The events leading to this situation extend beyond this past week. In January of 2019, the United States levied sanctions upon PDVSA, citing the corruption of Venezuela’s infamous socialist leader Nicolas Maduro directly. Maduro is, objectively speaking, a massive piece of shit. The UN’s panel of independent analysts have accused his administration of crimes against humanity including (but not limited to) “extrajudicial executions, enforced disappearances, arbitrary detentions” using techniques such as “genitial mutilation and electric shocks”. Ninety-percent of the country lives below the poverty line and upwards of 4 million Venezuelans have had to flee their homes as a result of food shortages. The PDVSA has long been one of the ways corrupt Venezuelan officials have siphoned money from the hands of Venezuelan citizens directly into their own pockets.

Now, what does this have to do with Nabarima? Upon hearing of the sanctions, the PDVSA instructed crew members disembark, leaving the vessel anchored in place for the past 20+ months. This leads us to today, where local non-profit Fishermen and Friends of the Sea (FFSO), who represent upwards of 50,000 local fishermen, are calling for a National State of Emergency.

Most reading this will remember Deepwater Horizon, the offshore oil rig owned by BP that spilled roughly 200 million gallons of oil into the Gulf of Mexico back in 2010. To put the situation with Nabarima into context, that spill ravaged roughly 16,000 miles of coastline up to 1,300 miles away. Trinidad and Tobago sits merely 206 miles from Barbados and 631 miles from Puerto Rico, with a slew of beautiful, biologically diverse islands and ecosystems in between. These islands are also homes to waves like Gas Chambers, Mount Irvine, and the below Soup Bowls. 

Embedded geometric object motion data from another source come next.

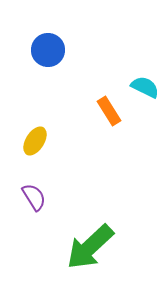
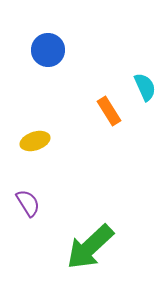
cyan semicircle: rotated 40 degrees clockwise
yellow ellipse: rotated 40 degrees clockwise
purple semicircle: moved 6 px left, 6 px down
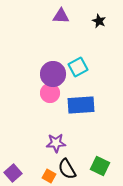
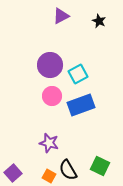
purple triangle: rotated 30 degrees counterclockwise
cyan square: moved 7 px down
purple circle: moved 3 px left, 9 px up
pink circle: moved 2 px right, 3 px down
blue rectangle: rotated 16 degrees counterclockwise
purple star: moved 7 px left; rotated 18 degrees clockwise
black semicircle: moved 1 px right, 1 px down
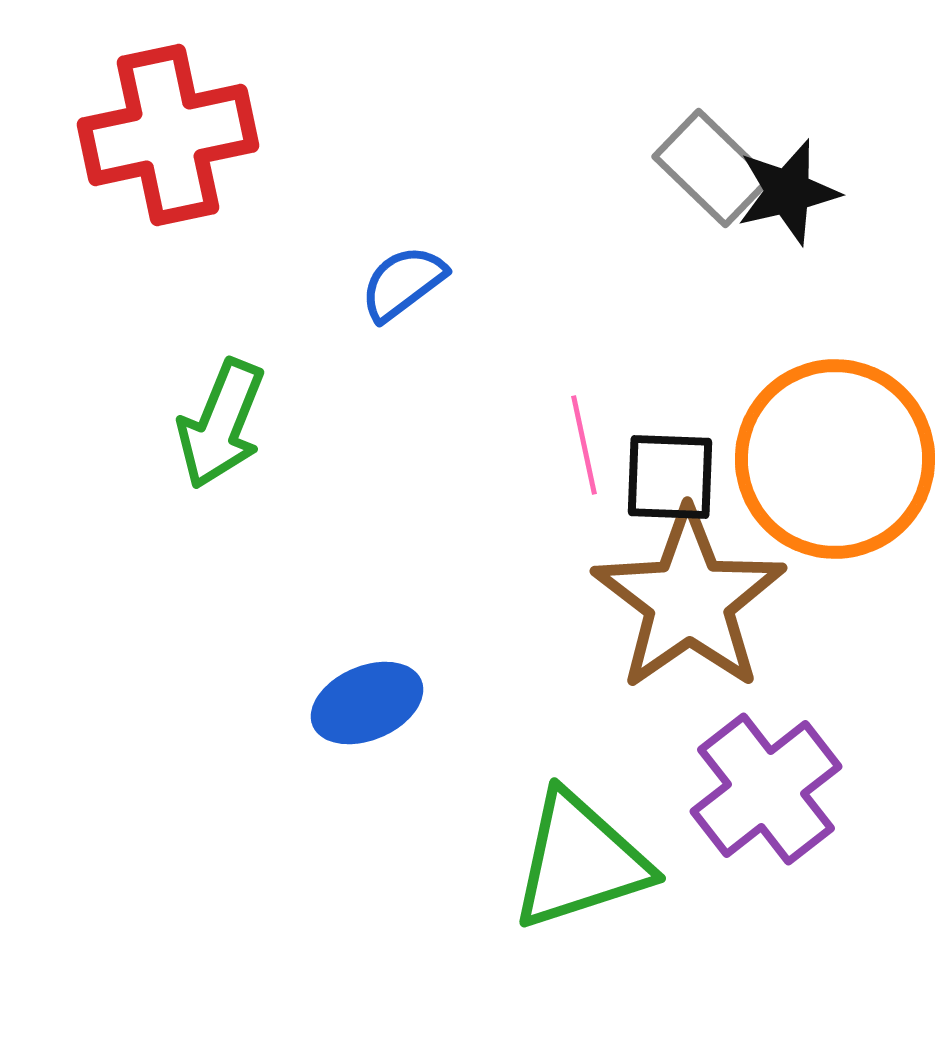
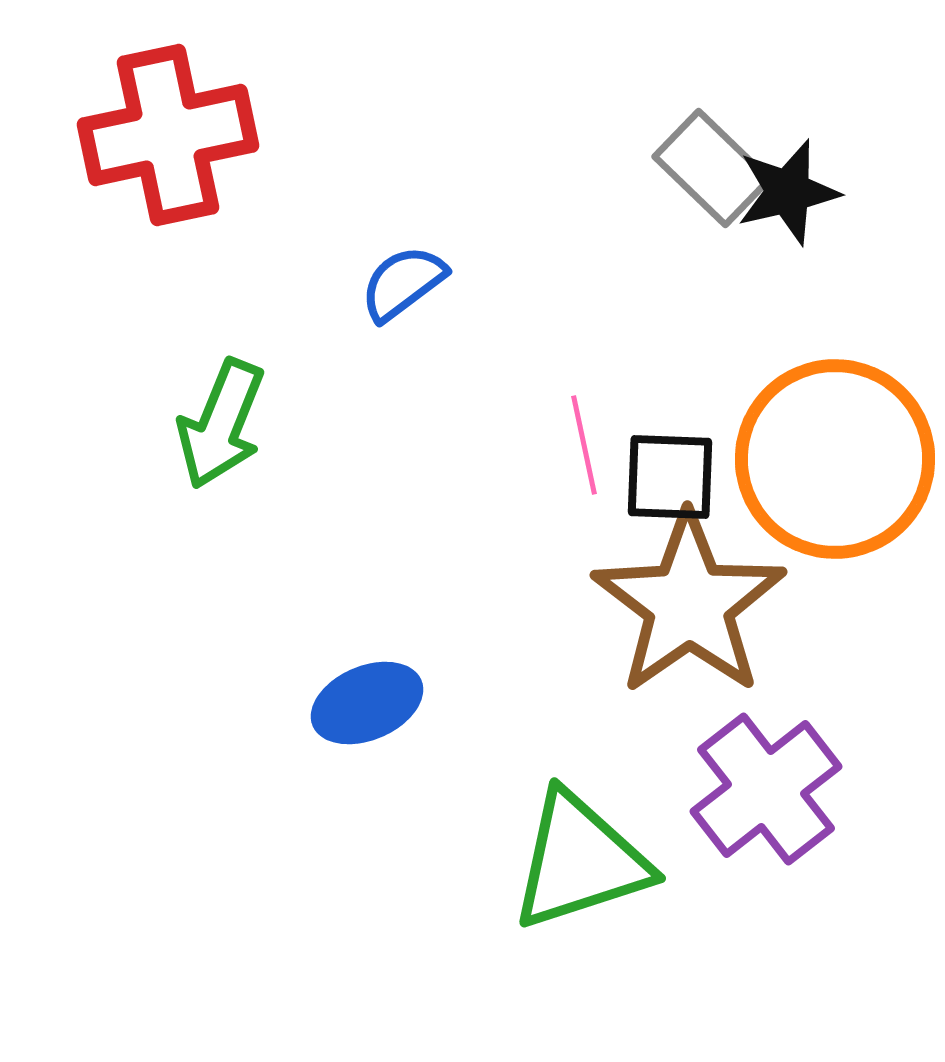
brown star: moved 4 px down
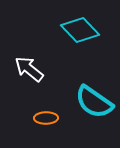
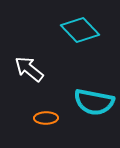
cyan semicircle: rotated 24 degrees counterclockwise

Simply put, the environmental and economic effects of Nabarima tipping over would be catastrophic. The Carribbean Sea is home to thousands of species of birds and wildlife. It's this natural beauty that results in some of these islands' GDPs being comprised of up to 30% tourism. BP paid $18.7 Billion for Deepwater Horizon in what is the largest settlement in U.S. history. 

As of today, an examination crew is supposedly being granted access to Nabarima, despite the crew arriving on October 16th. We will update this bizarre and potentially catastrophic story as more information becomes available. As always, it’s the region’s entirely innocent socio-economically disadvantaged communities and native wildlife who will be left most affected by actions rooted in corruption and greed.